Peminat-peminat bahasa Melayu sudah ada sejak abad ke-17, bahkan kita sudah mengenal daftar kata-kata yang berasal dari abad ke-16. Dalam abad ke-19 di antara orang-orang Inggris, Marsden, Raffles, dan Crawfurd banyak memberi dorongan kepada perkembangan studi ini. Awal tahun 1821 John Leyden menerbitkan suatu terjemahan Sejarah Melayu ke dalam bahasa Inggris. Marsden dalam tata bahasanya (1812), memberi contoh-contoh kutipan naskah-naskah Melayu, di antaranya Hikayat Sri Rama. Salah satu edisi Hikajat Pelandok Djinaka dikerjakan oleh Klinkert (1893) setelah pada tahun 1885 menerbitkan cerita kancil berdasarkan teks lain. Brandes membicarakan kompleks cerita Pancatantra dalam sejumlah karangan (1893-1894).

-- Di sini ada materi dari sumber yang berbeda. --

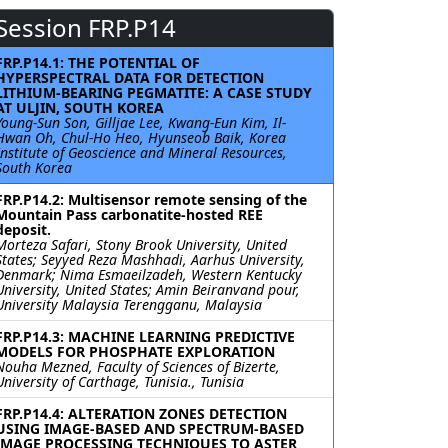
Session FRP.P14
FRP.P14.1: THE POTENTIAL OF
HYPERSPECTRAL DATA FOR DETECTION
LITHIUM-BEARING PEGMATITE: A CASE STUDY
AT ULJIN, SOUTH KOREA
Young-Sun Son, Gilljae Lee, Kwang-Eun Kim, Il-
Hwan Oh, Chul-Ho Heo, Hyunseob Baik, Korea
Institute of Geoscience and Mineral Resources,
South Korea
FRP.P14.2: Multisensor remote sensing of the
Mountain Pass carbonatite-hosted REE
deposit.
Morteza Safari, Stony Brook University, United
States; Seyyed Reza Mashhadi, Aarhus University,
Denmark; Nima Esmaeilzadeh, Western Kentucky
University, United States; Amin Beiranvand pour,
University Malaysia Terengganu, Malaysia
FRP.P14.3: MACHINE LEARNING PREDICTIVE
MODELS FOR PHOSPHATE EXPLORATION
Nouha Mezned, Faculty of Sciences of Bizerte,
University of Carthage, Tunisia., Tunisia
FRP.P14.4: ALTERATION ZONES DETECTION
USING IMAGE-BASED AND SPECTRUM-BASED
IMAGE PROCESSING TECHNIQUES TO ASTER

Di atas sudah kami kemukakan Hikayat Sri Rama edisi Roorda van Eysinga yang dikemudian hari banyak digunakan sebagai bahan untuk telaah banding, di antaranya adalah Stutterheim dan Zieseniss. Salah satu edisi berdasarkan versi lain dilakukan oleh Shellabear (1915). Pada tahun 1898 ia juga menerbitkan beberapa surat yang berasal dari kira-kira tahun 1600 dan pada tahun 1900 membicarakan ejaan Melayu dan perkembangannya. Deskripsi cirri-ciri naskah Melayu tertua diberikan oleh Van Ronkel (1896-1908) dan amat bermanfaat untuk penelitian bidang ini.
Sementara itu di Semenanjung Malaka dan di Inggris banyak sekali naskah Melayu diterbitkan secara non-kritikal dengan tujuan memenuhi kebutuhan akan bahan pelajaran seperti dikatakan oleh Shellabear dalam prakatanya pada edisi Sejarah Melayu dalam huruf Jawi (1896). Kami mengacu pada daftar buku yang tercantum dalam buku Winstedt, yang merupakan buku sumber bagi kami juga.

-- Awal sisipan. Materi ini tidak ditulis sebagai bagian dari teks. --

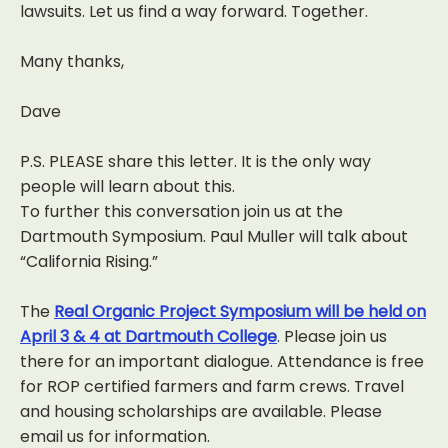
lawsuits. Let us find a way forward. Together.
Many thanks,
Dave
P.S. PLEASE share this letter. It is the only way
people will learn about this.
To further this conversation join us at the
Dartmouth Symposium. Paul Muller will talk about
“California Rising.”
The
Real Organic Project Symposium will be held on
April 3 & 4 at Dartmouth College
. Please join us
there for an important dialogue. Attendance is free
for ROP certified farmers and farm crews. Travel
and housing scholarships are available. Please
email us for information.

Akhirnya sastra Madura juga terwakili dalam zaman ini oleh suatu edisi diplomatik Tjarita Brakaj yang diusahakan oleh Vreede (1878), yang puluhan tahun kemudian diterjemahkan oleh Teeuw.
Sebagai kesimpulan tentang zaman awal ini dapat dikatakan bahwa dasar-dasar terpenting telah diletakkan dalam periode ini. Katalog koleksi-koleksi yang utama telah disusun, demikian pula kamus-kamus yang terpenting. Sementara itu edisi-edisi naskah telah pula memungkinkan lahirnya telaah sejarah kesusastraan dan berbagai segi bahasa. Kalau edisi-edisi yang beraksara asli hanya bisa dimanfaatkan oleh para ahli, maka terjemahan yang hampir selalu menyertainya telah membuka teks-teks ini untuk khalayak yang agak luas juga. Melalui kajian banding seperti yang dilakukan oleh Yuynboll Ph.S van Ronkel dengan tesisnya De Roman van Amir Hamza (1895), dan van der Tuuk dengan perbandingannya antara sastra wayang Melayu dan Jawa (1875, 1879-1881), terbayang betapa luasnya hubungan sastra-sastra Nusantara dengan sastra lain di luar kawasan Indonesia, dan terlukis juga jalur-jalur perjalanan motif dan tema cerita sebelum menemukan bentuknya yang kita kenal sekarang.